No traction tires. That's all wear. As I said, the existing pick-up parts are worn out, but the motors still function fine.


----------



## Greg Elmassian (Jan 3, 2008)

Well, I gave up on trying to help you with an easy solution... wearing out of the pickup parts is not necessarily true, but I prefer to think inside the box first, i.e. make a fix with the existing proven system, used by thousands of Aristo users.

There's often a simple fix, but your snappy comment and our history makes me give up before it gets worse.

I tried 3 times. Enough.

Greg


----------



## toddalin (Jan 4, 2008)

I know you did and I appreciate it.

But I've had the sideframes apart many times and got tired of trying to fix the problem that way only to have it manifest itself again almost immediately. I felt that something new was called for and this seemed the easiest solution with what I had at hand and no $$$ outlay.


----------



## toddalin (Jan 4, 2008)

Actually, one of the pick-ups was a bit too tight against the back of the wheel. But I simply put screwdrivers between the back of the wheel and the motor block at the front and rear and pryed on both simultaneously and the wheel popped out a hair right into place.

Thanks again guys.


----------



## toddalin (Jan 4, 2008)

Ok, I made four and found a problem in that the wheels don't run true and as such, they get loose and tight about the contacts enough to cause loss of contact then bind during a rotation.

So, I'll try to use thinner, and much more flexible, copper "extensions" keeping the brass for thickness in the center to keep things inplace. The extensions can then be bent out a bit to contact the inner wheel and will flex with runout rather than bind up the axle.

I also ordered a gear puller that I should be able to use to better distance and plane the wheels to the motor blocks reducing runout so that they run truer to stay in contact with the pickups. I should be able to do this only removing the sideframes.


----------



## toddalin (Jan 4, 2008)

This is what I've found to work in gauging the FA/FB wheel sets. This may also work on other engines.

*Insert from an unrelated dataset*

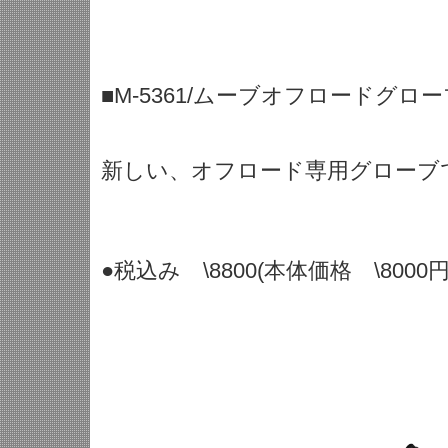
■M-5361/ムーブオフロードグロ
新しい、オフロード専用グローブ
●税込み \8800(本体価格 \8000円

I used a Dremel to cut slots to the center of two fat fender washers and these serve as spacers during the "big squeeze." The tape serves both as a shim to get the gauge right, and as a means to pull the washers out once the wheels are in gauge. You don't even have to remove the trucks, just undo the sideframes and let them flop to the sides during this operation.

If the wheels are to tight, move the closer one out a hair using a couple flat bladed screwdrivers to pry against the motor block then drop in the spacers and do the squeeze.


----------